Replacing 10 salaries with 1 salary isn't subjective at all.

Of course it is subjective. This is literally what you said:

> That is my definition.

You obviously care about optimizing for salary expenses. Most companies have room to hire more people who can do a few things well, so their definition of 10x would be different because they’ll have different expectations of their employees.

And really, if your definition of a 10xer is some poor fool who’s willing to take the job of 10 people for a single person’s salary, good luck finding someone who wants to spend their lives living that way.

> And really, if your definition of a 10xer is some poor fool who’s willing to take the job of 10 people for a single person’s salary, good luck finding someone who wants to spend their lives living that way.

Right, they are paid more. The going rate for good people is around 1.5x up to 10x for exceptional cases.

Edit: And I am not talking about minimizing cost of salaries, I am talking about how much a good software engineer should demand. If he can replace 10 salaries with one then he has a lot of leverage he should use to get a higher salary, if the company isn't paying him then he should leave for a company that appreciates his skills. Plenty of companies pays premium money for premium talent.

I mean, if all you’re saying is that “better programmers deserve better pay”, then you’re not exactly saying anything groundbreaking and the concept of “10xer” is not going to be necessary to make that point. It should also be noted that the salary that you get isn’t just a product of your talent but also of how well you sell yourself. Amongst many other factors, of course.
Salary isn't just a factor of skill, but willingness to pay high salaries is the same as belief that skill matters a lot. A manager who doesn't believe in high developer skill variation will not pay significantly above market rate, while a manager with strong beliefs in skill variation will pay huge amounts for the right people. Therefore I see any arguments against 10x developers as an attempt to supress wages, likely managers who wants to hire good developers without paying them more than average developers, or developers who are jealous of others salaries. Luckily a lot of companies acknowledges that talent matters a lot and pays a lot for it, and today the highest valued companies in the world belongs to that group.
So y’all don’t disagree with the main point.

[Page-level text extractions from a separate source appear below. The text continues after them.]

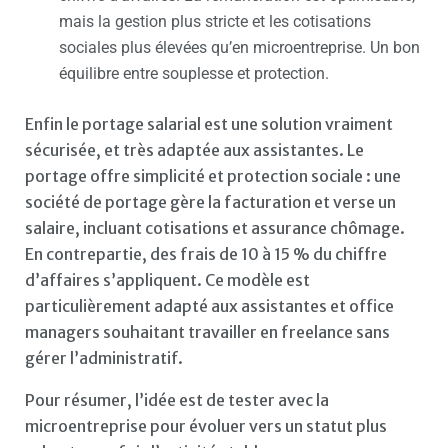
mais la gestion plus stricte et les cotisations
sociales plus élevées qu’en microentreprise. Un bon
équilibre entre souplesse et protection.
Enfin le portage salarial est une solution vraiment
sécurisée, et très adaptée aux assistantes. Le
portage offre simplicité et protection sociale : une
société de portage gère la facturation et verse un
salaire, incluant cotisations et assurance chômage.
En contrepartie, des frais de 10 à 15 % du chiffre
d’affaires s’appliquent. Ce modèle est
particulièrement adapté aux assistantes et office
managers souhaitant travailler en freelance sans
gérer l’administratif.
Pour résumer, l’idée est de tester avec la
microentreprise pour évoluer vers un statut plus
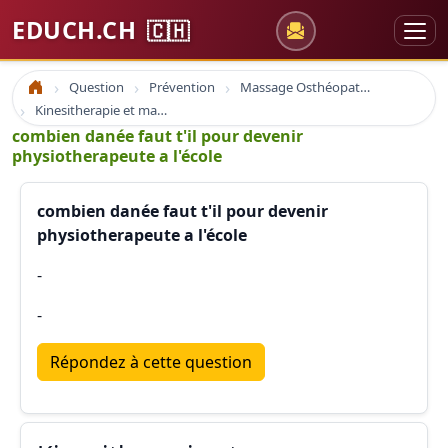
EDUCH.CH
🇨🇭
Question
Prévention
Massage Osthéopathie Kinésiologie
Accueil
Kinesitherapie et massage
combien danée faut t'il pour devenir
physiotherapeute a l'école
combien danée faut t'il pour devenir
physiotherapeute a l'école
-
-
Répondez à cette question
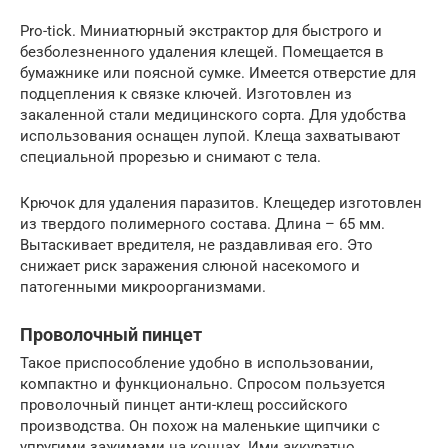
Pro-tick. Миниатюрный экстрактор для быстрого и
безболезненного удаления клещей. Помещается в
бумажнике или поясной сумке. Имеется отверстие для
подцепления к связке ключей. Изготовлен из
закаленной стали медицинского сорта. Для удобства
использования оснащен лупой. Клеща захватывают
специальной прорезью и снимают с тела.
Крючок для удаления паразитов. Клещедер изготовлен
из твердого полимерного состава. Длина – 65 мм.
Вытаскивает вредителя, не раздавливая его. Это
снижает риск заражения слюной насекомого и
патогенными микроорганизмами.
Проволочный пинцет
Такое приспособление удобно в использовании,
компактно и функционально. Спросом пользуется
проволочный пинцет анти-клещ российского
производства. Он похож на маленькие щипчики с
упругими зажимами на концах. Ими аккуратно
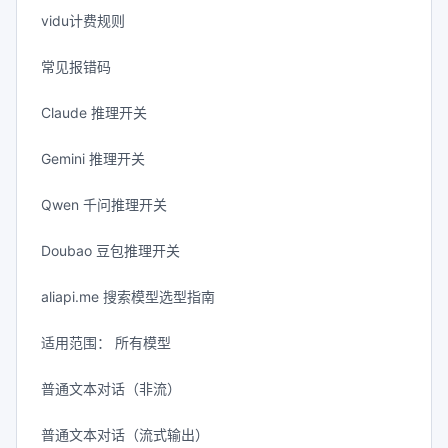
vidu计费规则
常见报错码
Claude 推理开关
Gemini 推理开关
Qwen 千问推理开关
Doubao 豆包推理开关
aliapi.me 搜索模型选型指南
适用范围： 所有模型
普通文本对话（非流）
普通文本对话（流式输出）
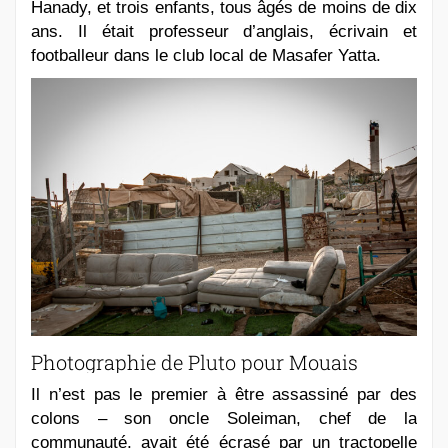
Hanady, et trois enfants, tous âgés de moins de dix
ans. Il était professeur d’anglais, écrivain et
footballeur dans le club local de Masafer Yatta.
Photographie de Pluto pour Mouais
Il n’est pas le premier à être assassiné par des
colons – son oncle Soleiman, chef de la
communauté, avait été écrasé par un tractopelle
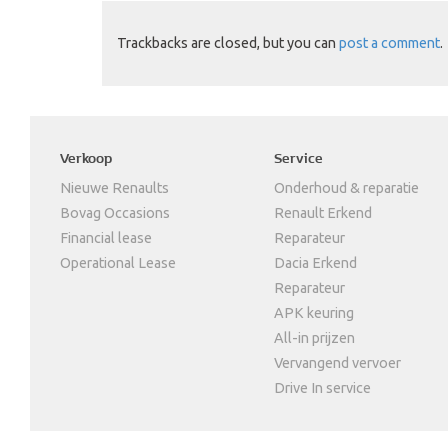
Trackbacks are closed, but you can
post a comment
.
Verkoop
Service
Nieuwe Renaults
Onderhoud & reparatie
Bovag Occasions
Renault Erkend
Financial lease
Reparateur
Operational Lease
Dacia Erkend
Reparateur
APK keuring
All-in prijzen
Vervangend vervoer
Drive In service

There are some specific individual engineers who will get a specific individual task, faster than some other specific engineers.

If those same specific engineers get done many general tasks faster than another group of specific engineers on general tasks than they are just better in general. If some other specific task gets done by the other specific engineers better then it is just different domains.

Either way the individuals matter.

So a fast programmer is necessarily better than one who takes a little more time but pushes out stabler code?
Touché, same quality just one done twice as fast let’s say. Just a hypothetical.